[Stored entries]
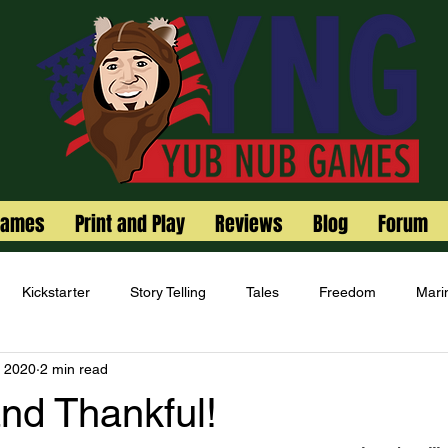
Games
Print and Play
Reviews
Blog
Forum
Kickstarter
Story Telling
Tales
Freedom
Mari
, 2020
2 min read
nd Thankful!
==
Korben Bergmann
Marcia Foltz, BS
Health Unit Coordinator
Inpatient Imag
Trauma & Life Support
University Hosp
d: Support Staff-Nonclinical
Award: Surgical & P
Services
* * *
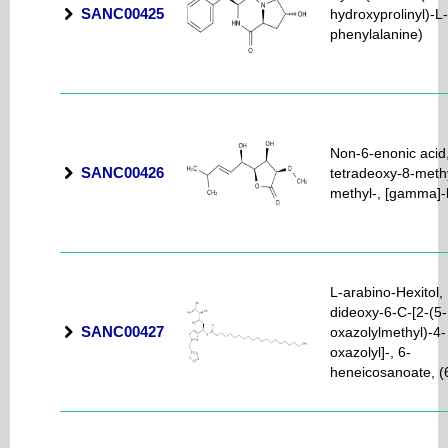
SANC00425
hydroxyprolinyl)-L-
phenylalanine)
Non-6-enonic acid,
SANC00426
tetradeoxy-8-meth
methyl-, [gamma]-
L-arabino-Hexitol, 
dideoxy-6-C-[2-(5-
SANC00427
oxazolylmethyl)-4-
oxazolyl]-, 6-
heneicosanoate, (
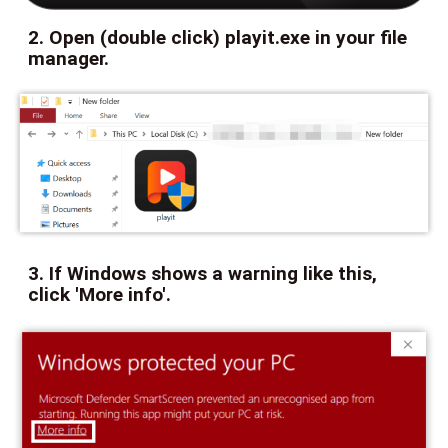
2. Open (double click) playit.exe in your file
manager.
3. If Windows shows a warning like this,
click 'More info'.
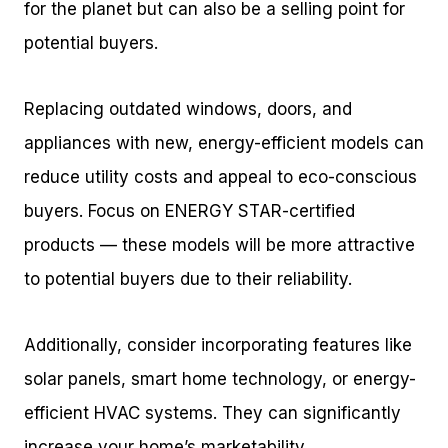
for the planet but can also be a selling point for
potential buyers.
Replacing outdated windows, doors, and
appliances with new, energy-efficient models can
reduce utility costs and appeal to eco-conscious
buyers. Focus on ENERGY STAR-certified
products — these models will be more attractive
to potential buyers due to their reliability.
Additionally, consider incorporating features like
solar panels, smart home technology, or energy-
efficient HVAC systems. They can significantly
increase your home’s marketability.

--- WHAT NEEDS TO BE DONE ---
All lines above that contain the word "Support" are to be copied.

--- PROBLEM SOLUTION ---
Trauma & Life Support
d: Support Staff-Nonclinical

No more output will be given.